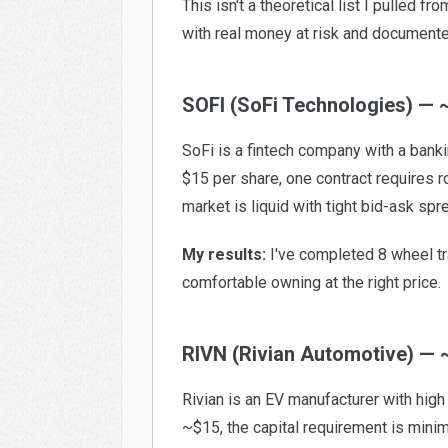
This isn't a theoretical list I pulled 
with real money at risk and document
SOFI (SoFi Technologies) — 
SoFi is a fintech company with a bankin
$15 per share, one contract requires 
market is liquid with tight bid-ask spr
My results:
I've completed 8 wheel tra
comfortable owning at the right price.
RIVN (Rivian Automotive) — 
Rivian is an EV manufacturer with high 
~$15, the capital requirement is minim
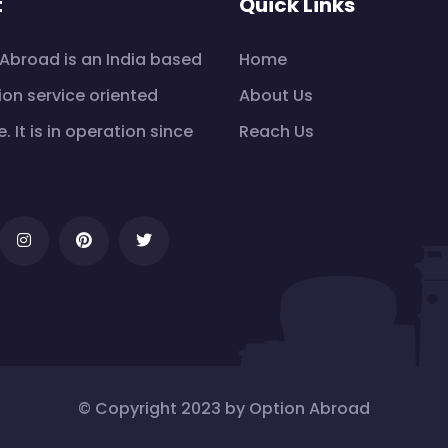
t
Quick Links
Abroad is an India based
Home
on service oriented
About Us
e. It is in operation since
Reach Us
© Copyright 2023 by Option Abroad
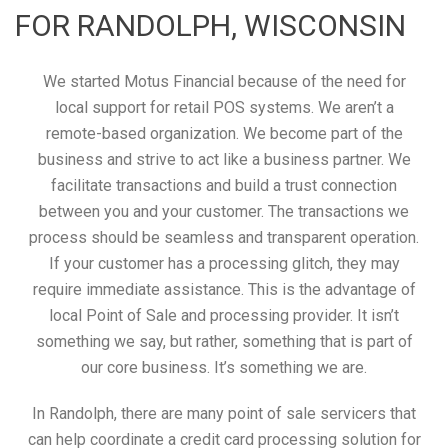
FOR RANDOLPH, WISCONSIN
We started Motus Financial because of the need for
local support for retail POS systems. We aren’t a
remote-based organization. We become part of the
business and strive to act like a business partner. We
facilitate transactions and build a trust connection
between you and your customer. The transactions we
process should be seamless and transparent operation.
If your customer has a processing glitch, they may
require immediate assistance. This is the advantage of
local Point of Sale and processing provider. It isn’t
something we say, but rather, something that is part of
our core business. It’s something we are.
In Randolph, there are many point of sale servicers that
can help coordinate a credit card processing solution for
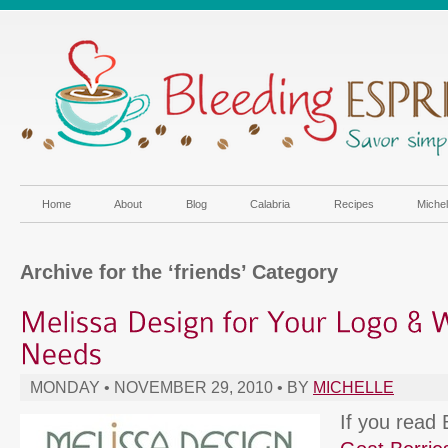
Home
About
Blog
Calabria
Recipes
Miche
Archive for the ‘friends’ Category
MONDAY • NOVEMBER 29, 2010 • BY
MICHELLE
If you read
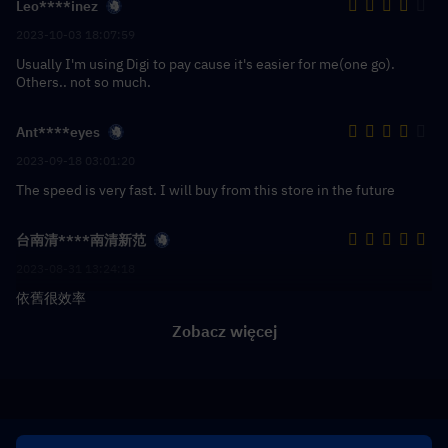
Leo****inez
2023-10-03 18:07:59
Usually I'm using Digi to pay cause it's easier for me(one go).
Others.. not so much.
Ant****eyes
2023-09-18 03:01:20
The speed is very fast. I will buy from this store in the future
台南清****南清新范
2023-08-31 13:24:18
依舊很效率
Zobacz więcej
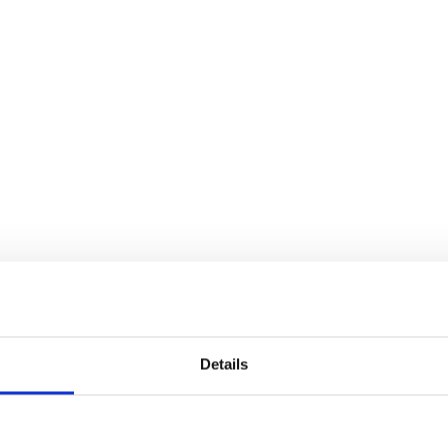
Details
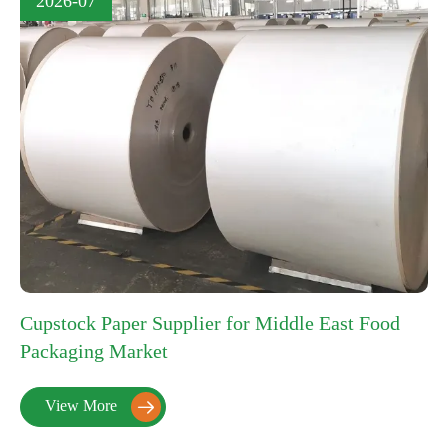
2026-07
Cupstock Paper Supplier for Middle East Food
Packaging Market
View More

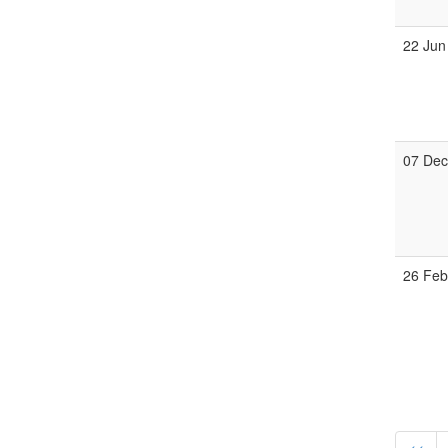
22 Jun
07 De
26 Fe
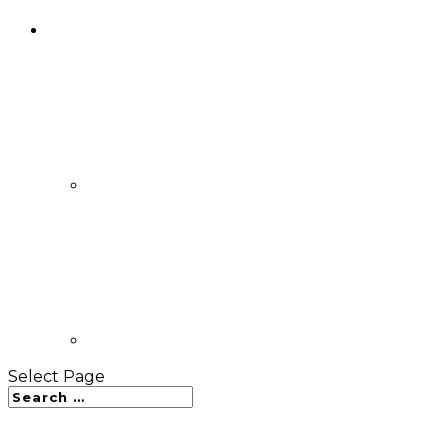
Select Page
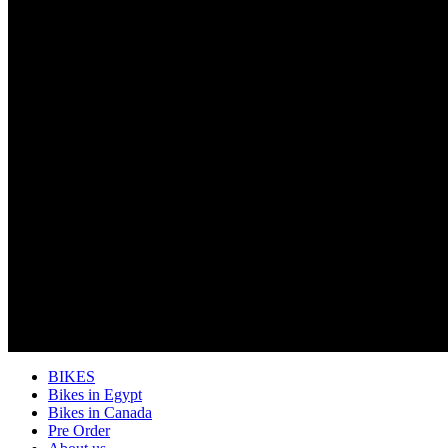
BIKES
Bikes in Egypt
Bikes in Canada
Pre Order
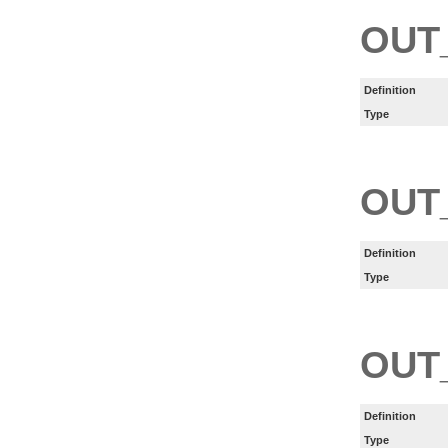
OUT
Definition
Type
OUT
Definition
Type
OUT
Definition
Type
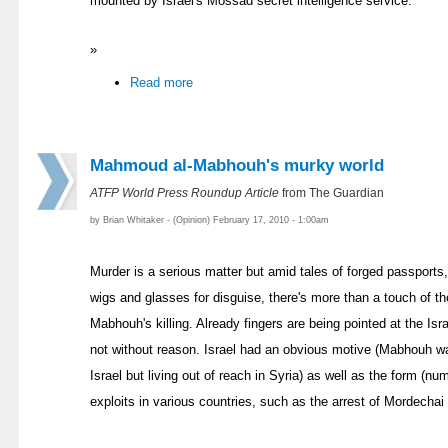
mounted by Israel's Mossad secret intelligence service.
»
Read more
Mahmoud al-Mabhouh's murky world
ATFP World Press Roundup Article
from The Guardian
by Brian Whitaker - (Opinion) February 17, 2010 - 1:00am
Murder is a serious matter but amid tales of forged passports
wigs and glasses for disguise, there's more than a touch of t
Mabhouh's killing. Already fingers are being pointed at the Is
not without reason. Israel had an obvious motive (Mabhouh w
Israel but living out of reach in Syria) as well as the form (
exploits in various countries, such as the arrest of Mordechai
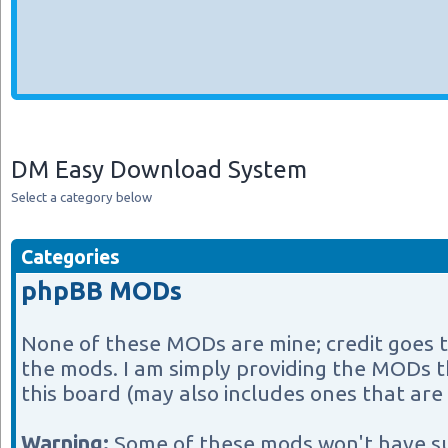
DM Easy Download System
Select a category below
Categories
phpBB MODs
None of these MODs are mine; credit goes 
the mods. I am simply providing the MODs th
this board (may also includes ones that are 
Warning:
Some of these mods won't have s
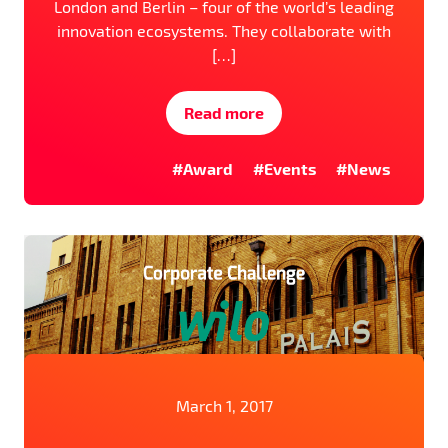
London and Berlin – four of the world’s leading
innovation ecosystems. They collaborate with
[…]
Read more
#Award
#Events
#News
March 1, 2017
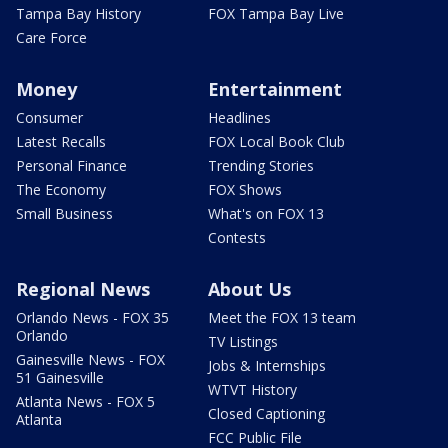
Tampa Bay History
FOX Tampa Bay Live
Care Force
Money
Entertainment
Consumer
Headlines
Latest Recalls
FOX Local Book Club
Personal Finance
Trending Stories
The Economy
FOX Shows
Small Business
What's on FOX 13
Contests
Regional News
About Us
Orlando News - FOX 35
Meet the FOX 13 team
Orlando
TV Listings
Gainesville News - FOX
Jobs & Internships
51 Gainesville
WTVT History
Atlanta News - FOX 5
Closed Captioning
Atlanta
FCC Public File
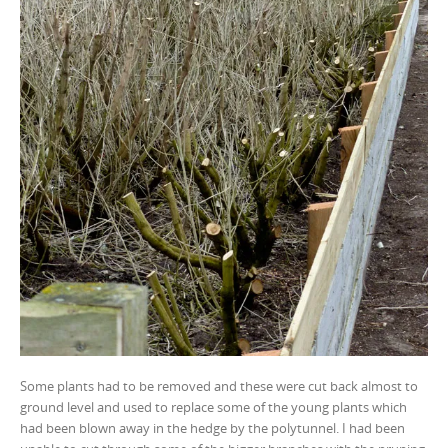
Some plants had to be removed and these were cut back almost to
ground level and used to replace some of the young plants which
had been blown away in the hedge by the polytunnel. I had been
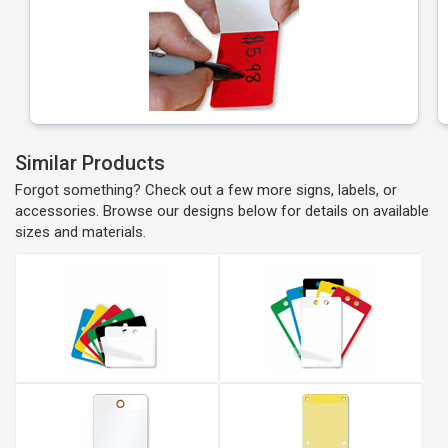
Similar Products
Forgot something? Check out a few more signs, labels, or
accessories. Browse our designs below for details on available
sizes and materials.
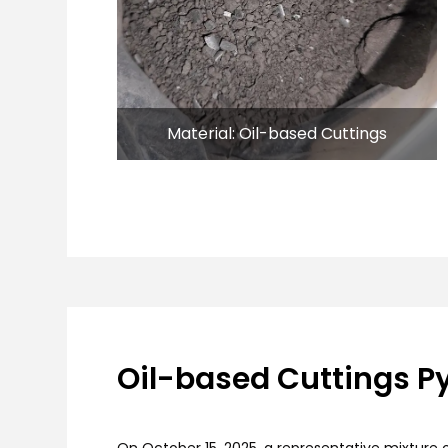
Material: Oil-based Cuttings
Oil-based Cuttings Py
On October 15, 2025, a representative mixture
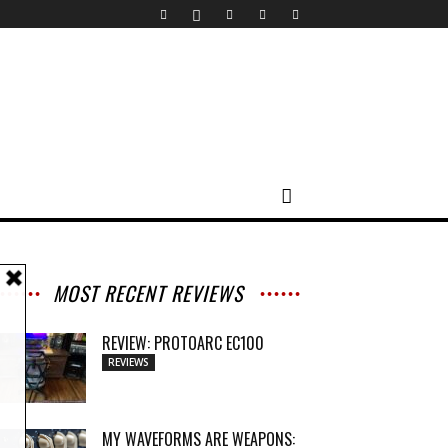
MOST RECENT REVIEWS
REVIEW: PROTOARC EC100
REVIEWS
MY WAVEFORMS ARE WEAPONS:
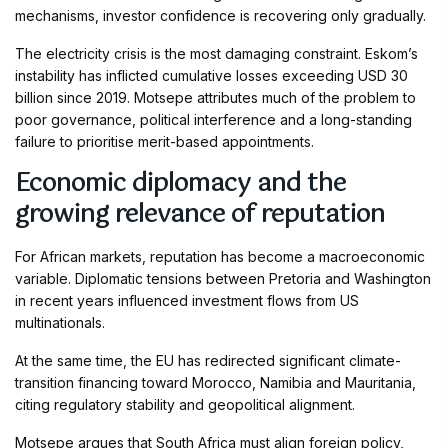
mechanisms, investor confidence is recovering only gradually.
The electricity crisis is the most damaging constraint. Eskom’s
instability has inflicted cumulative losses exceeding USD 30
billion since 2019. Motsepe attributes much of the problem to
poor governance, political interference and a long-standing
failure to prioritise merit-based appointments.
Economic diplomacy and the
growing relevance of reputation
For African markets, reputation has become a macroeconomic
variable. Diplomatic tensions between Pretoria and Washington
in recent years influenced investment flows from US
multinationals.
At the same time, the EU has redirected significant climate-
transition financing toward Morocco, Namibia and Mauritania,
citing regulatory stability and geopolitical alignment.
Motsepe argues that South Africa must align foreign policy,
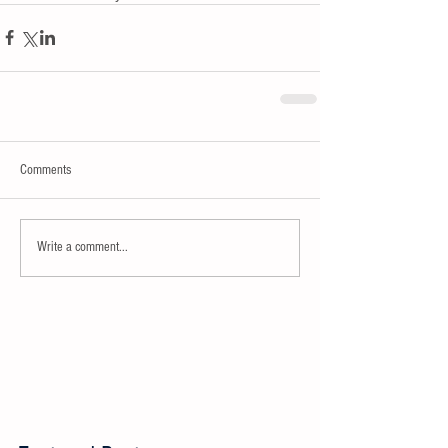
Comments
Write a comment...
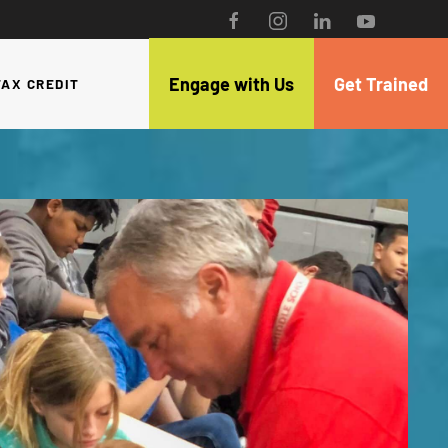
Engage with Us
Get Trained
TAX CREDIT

================================

▶ [To do]:
Look through the data above. Find each line with the string "Gainesville" and copy it.

▶ [Result for this exercise]:
Gainesville News - FOX
51 Gainesville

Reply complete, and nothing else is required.